Small airways disease (SAD), a novel finding described in post-acute COVID-19 patients, should be suspected when respiratory symptoms continue, air trapping persists on expiratory CT scans, and imaging findings fail to improve despite objectively better conventional pulmonary function test (PFT) parameters. The forced oscillation technique (FOT) and Multiple breathing washout (MBW) are both very sensitive methods for detecting anomalies in the peripheral airways.
We discuss the case of a 60-year-old Hispanic patient who had severe COVID-19 pneumonia and developed dyspnea, fatigue, and limited daily activity a year later. The PFTs revealed restrictive lung disease, as seen by significant diffusing capacity of the lungs for carbon monoxide (DLCO) decrease, severe desaturation, and poor 6-min walk test (6MWT) performance. The patient was treated with lowering corticosteroids as well as pulmonary rehabilitation (PR). During the 24-month follow-up, the dyspnea and fatigue persisted. On PFTs, 6MWT performance and restricted pattern improved slightly, but MBW discovered significant ventilatory inhomogeneity. FOT revealed substantial peripheral airway obstructive abnormalities. On CT scans, air trapping and ground-glass opacities (GGO) improved somewhat. The patient used a bronchodilator twice a day and low-dose inhaled corticosteroids (160 µg of budesonide and 4.5 µg of formoterol fumarate dihydrate) for nine months. PR sessions were resuming. The restricting parameters were stabilized and the DLCO had normalized after 36 months, with a 6MWT performance of 87% but significant desaturation. The CT scan revealed traction bronchiectasis, low GGO, and persistent air trapping. Without normalization, FOT and MBW scores improved, indicating small airway disease.

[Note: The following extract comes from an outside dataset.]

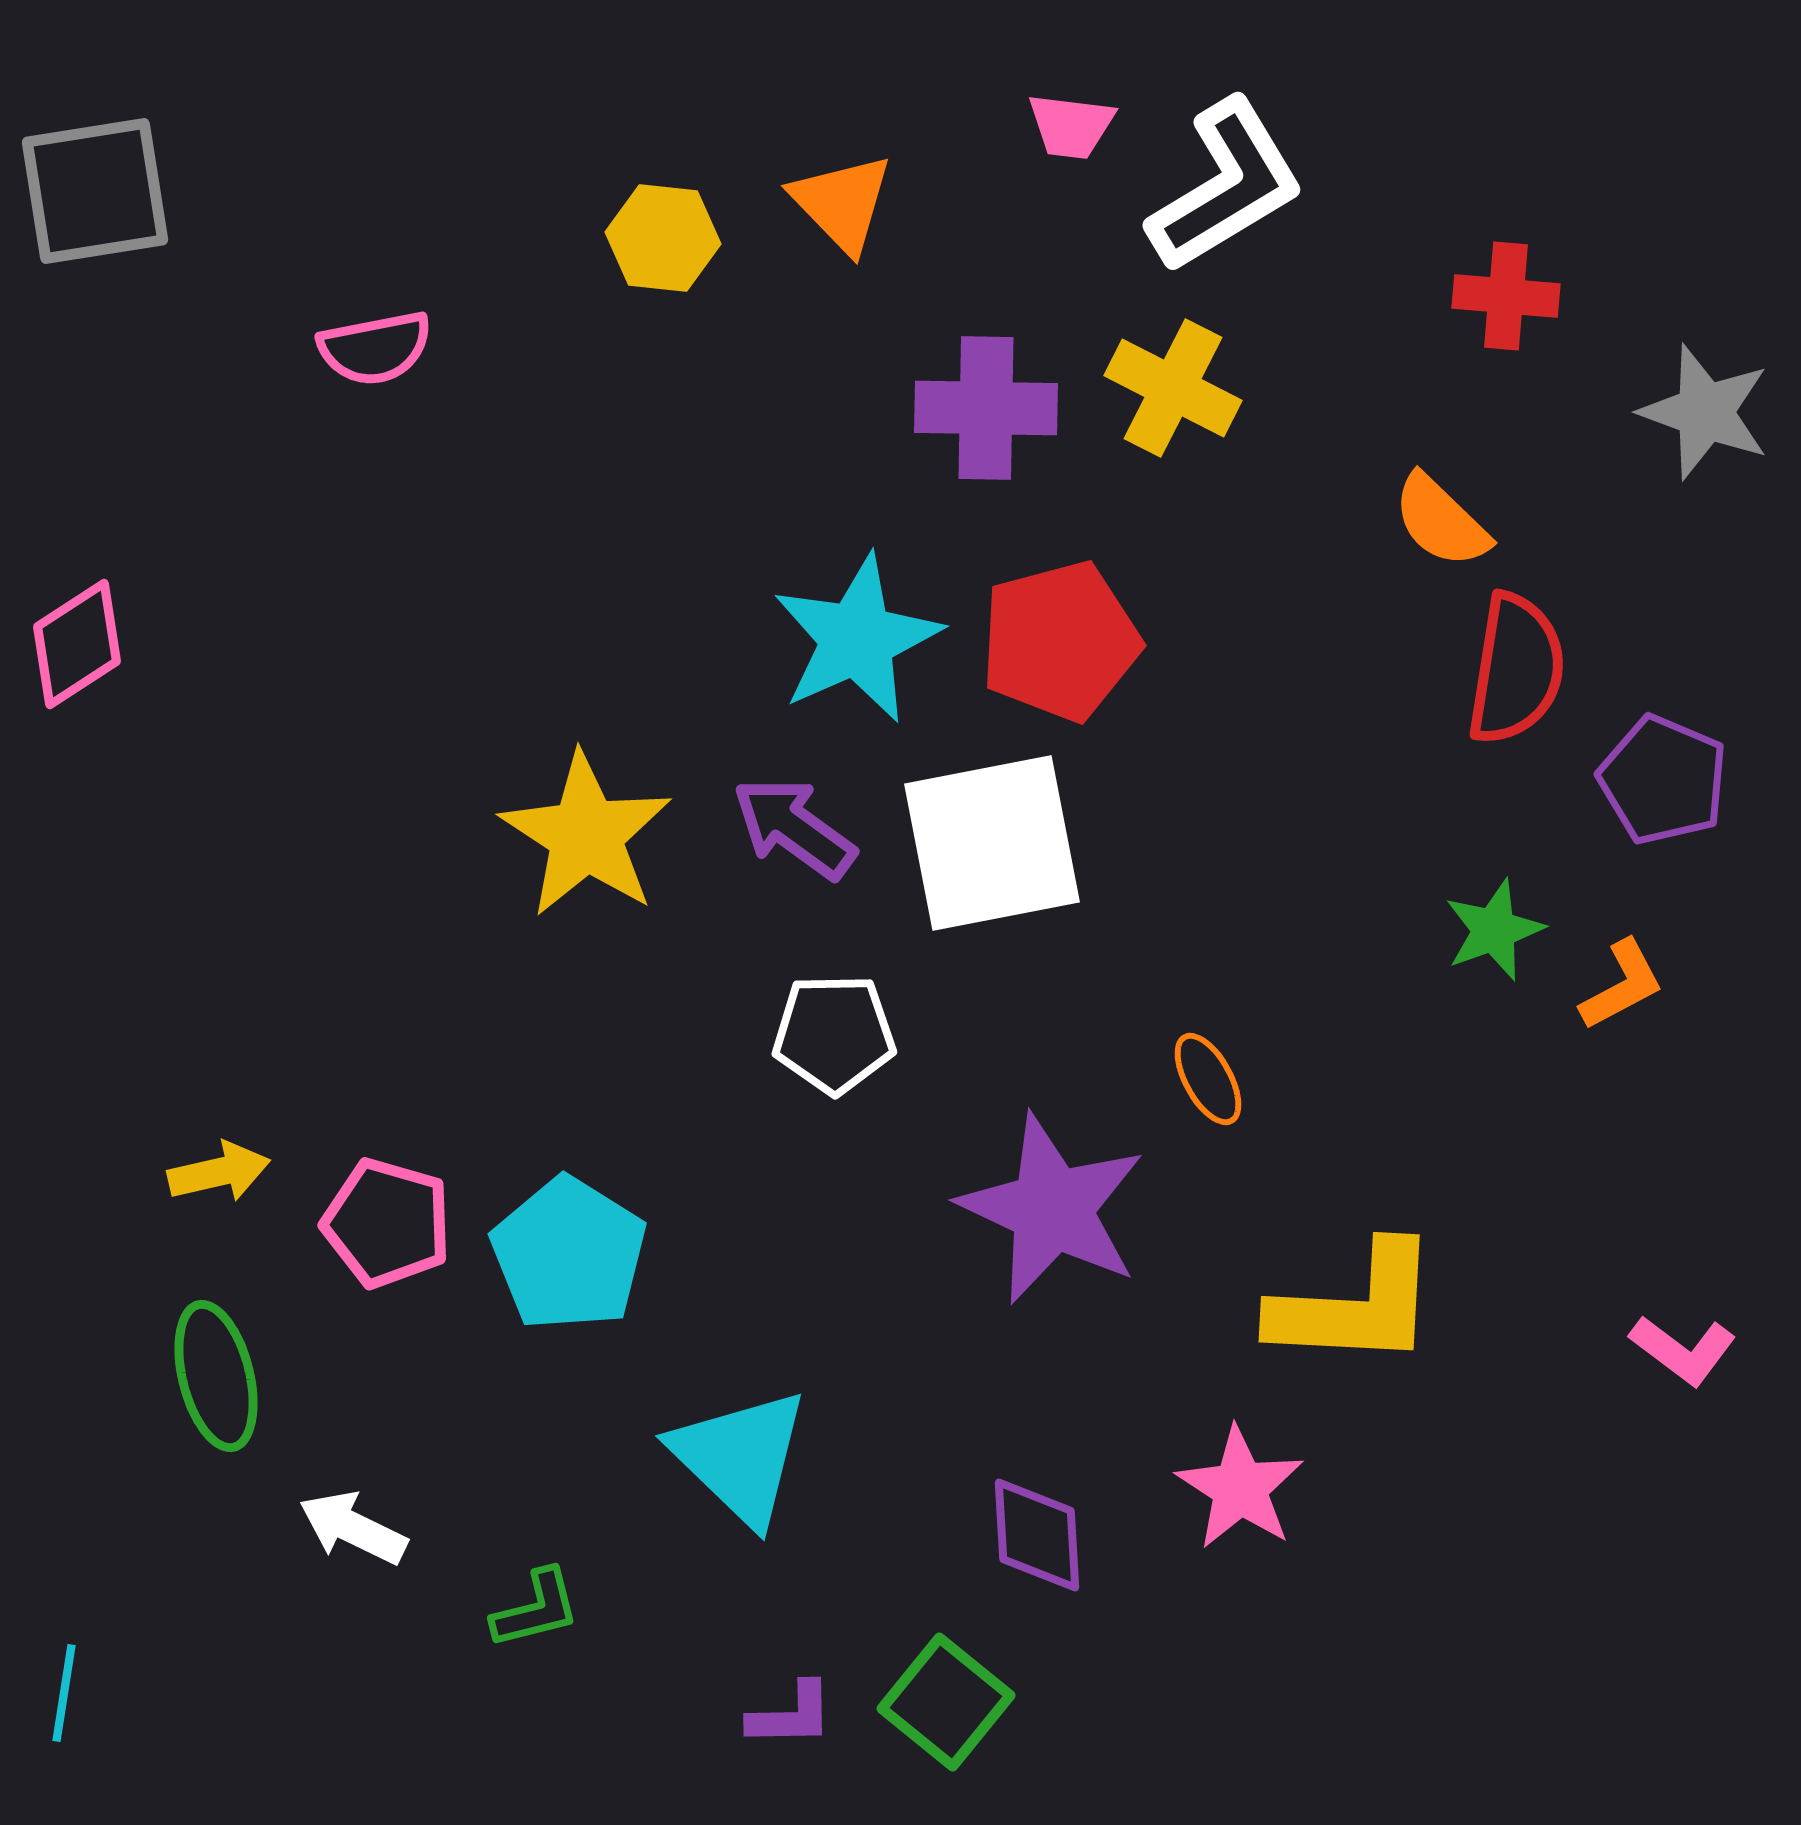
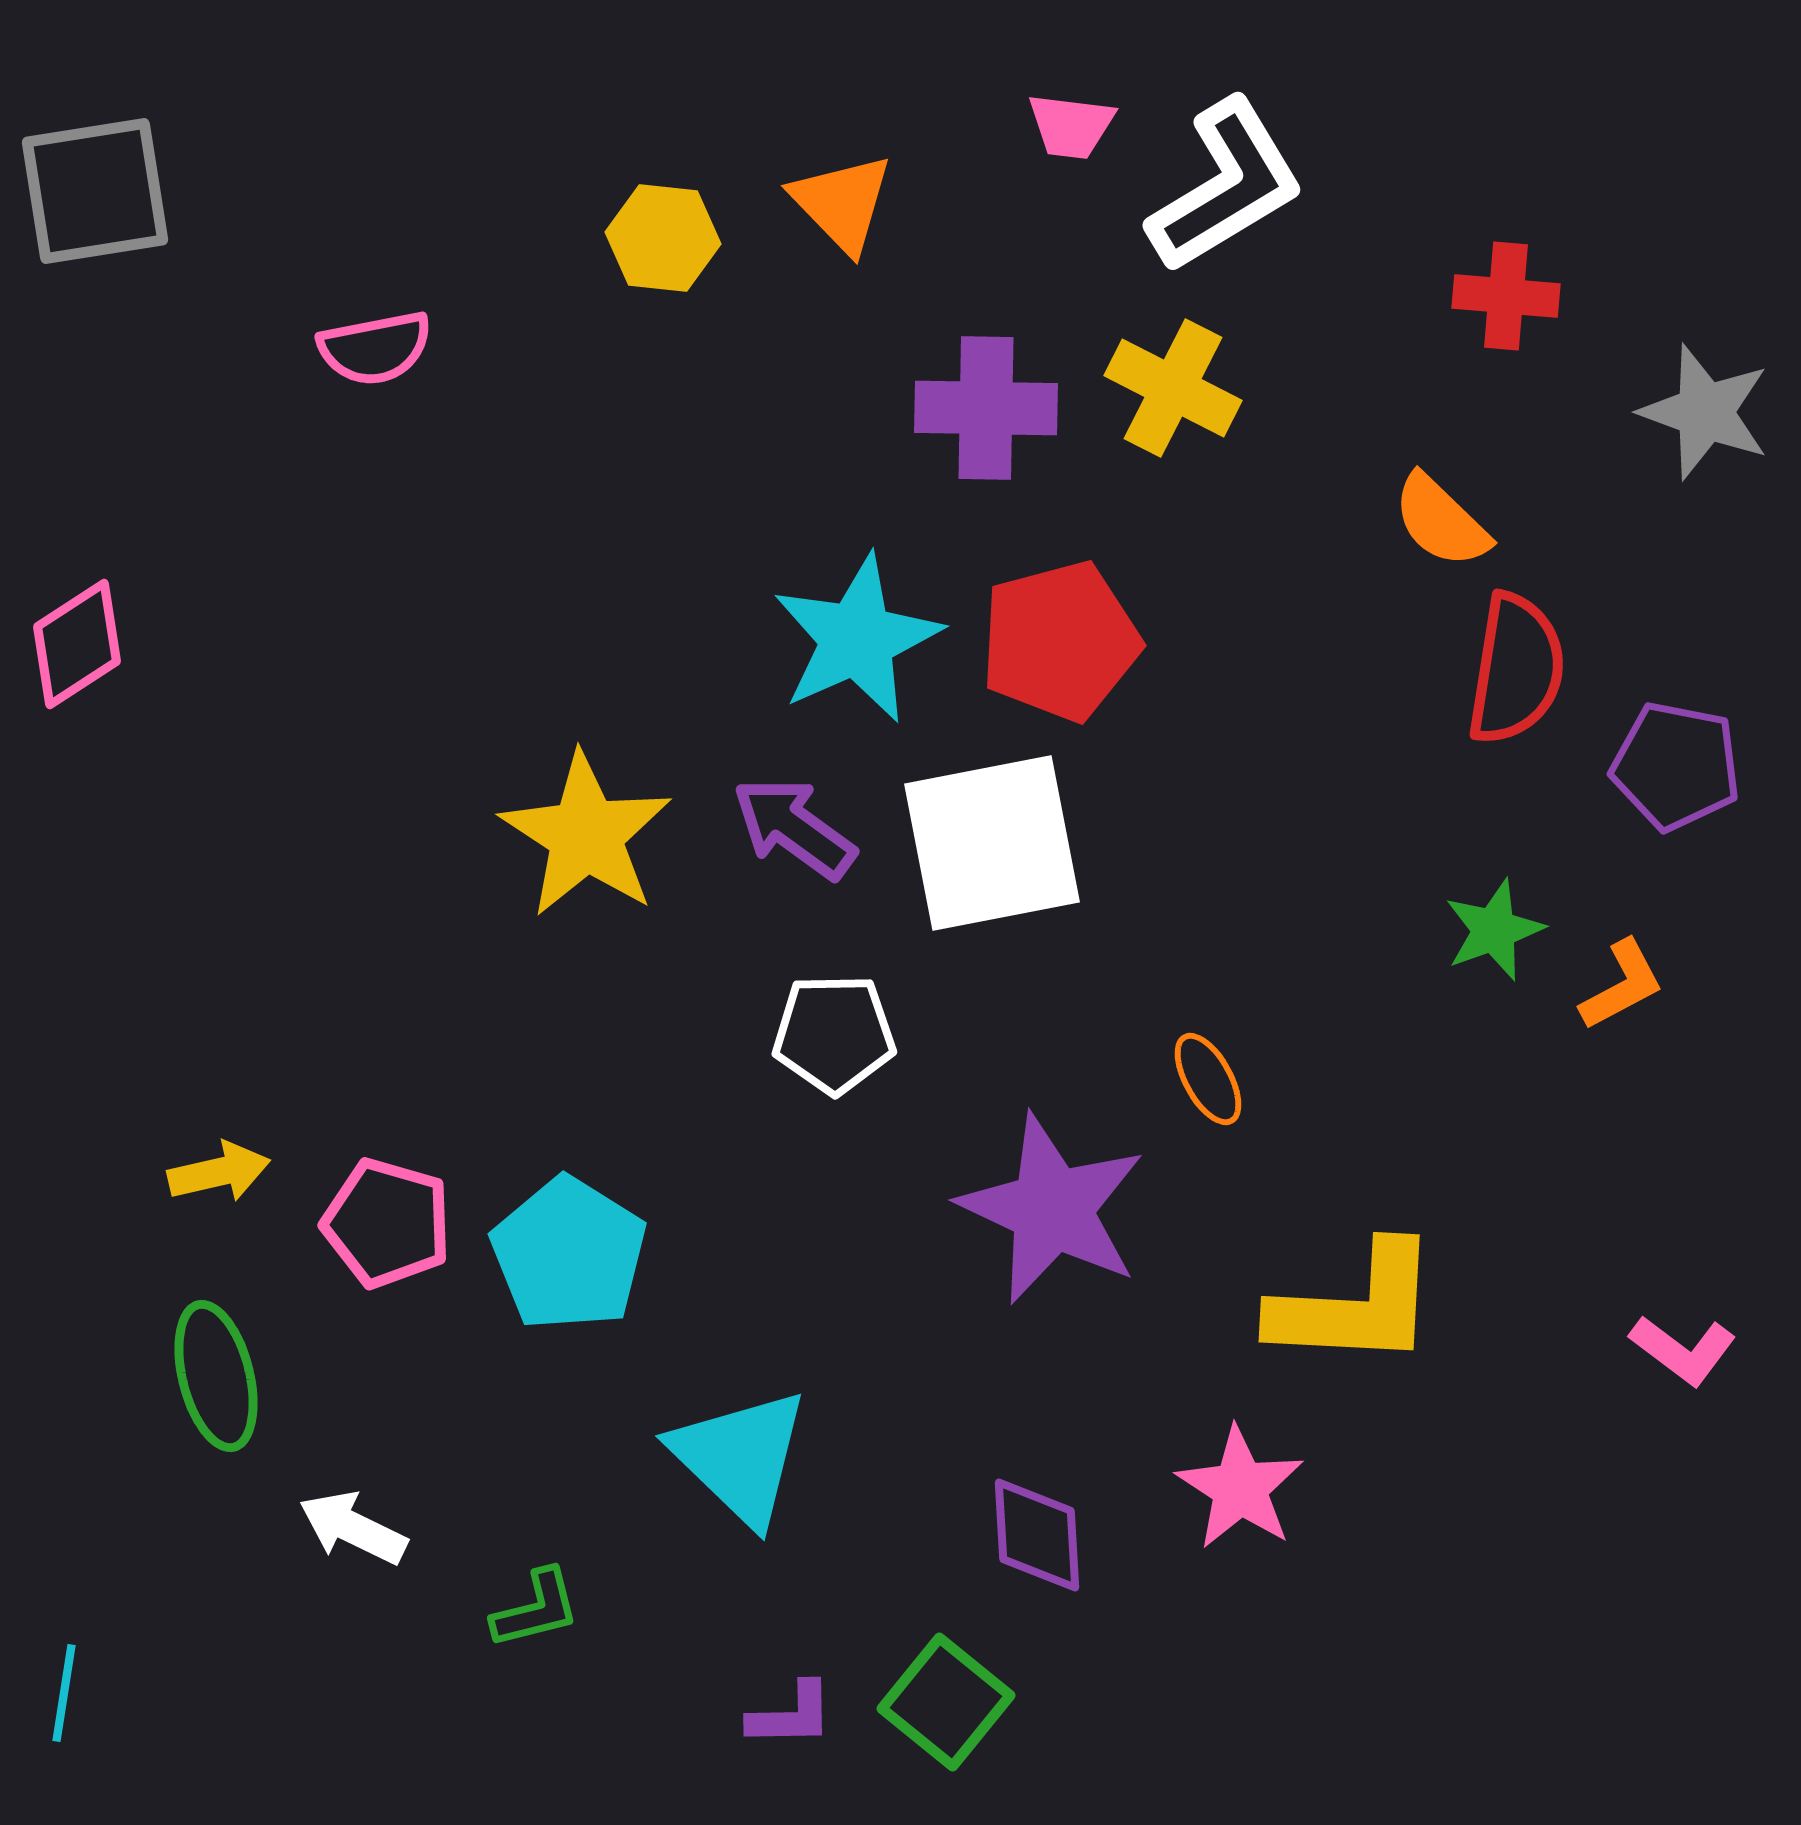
purple pentagon: moved 13 px right, 14 px up; rotated 12 degrees counterclockwise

The necessity of integrating these tests when detecting SAD is emphasized in our paper. This article lays the foundation for future research into the best ways to manage and monitor SAD in post-acute COVID-19 patients.
小气道疾病(SAD)是一种在急性 COVID-19 后患者中描述的新发现,如果出现以下情况,应怀疑存在 SAD:呼吸症状持续存在、呼气 CT 扫描显示空气滞留、尽管常规肺功能测试(PFT)参数客观改善,但影像学结果无改善。强迫振荡技术(FOT)和多次呼吸清除(MBW)都是检测外周气道异常的非常敏感的方法。
我们讨论了一位 60 岁的西班牙裔患者的病例,他患有严重的 COVID-19 肺炎,一年后出现呼吸困难、疲劳和日常活动受限。PFT 显示为限制性肺病,表现为一氧化碳弥散量(DLCO)显著降低、严重低氧血症和 6 分钟步行测试(6MWT)表现不佳。患者接受了降低皮质激素和肺康复(PR)治疗。在 24 个月的随访中,呼吸困难和疲劳持续存在。在 PFT 上,6MWT 表现和限制性模式略有改善,但 MBW 发现显著的通气不均一性。FOT 显示出显著的外周气道阻塞异常。在 CT 扫描上,空气滞留和磨玻璃影(GGO)有所改善。患者每天使用支气管扩张剂两次,并使用低剂量吸入皮质激素(布地奈德 160µg 和富马酸福莫特罗二水合物 4.5µg)治疗 9 个月。PR 课程正在恢复。限制参数稳定,DLCO 在 36 个月后恢复正常,6MWT 表现为 87%,但仍存在显著低氧血症。CT 扫描显示牵引性支气管扩张、低 GGO 和持续的空气滞留。尽管未恢复正常,但 FOT 和 MBW 评分有所改善,表明存在小气道疾病。
本文强调了在检测 SAD 时整合这些测试的必要性。本文为研究急性 COVID-19 后患者的 SAD 最佳管理和监测方法奠定了基础。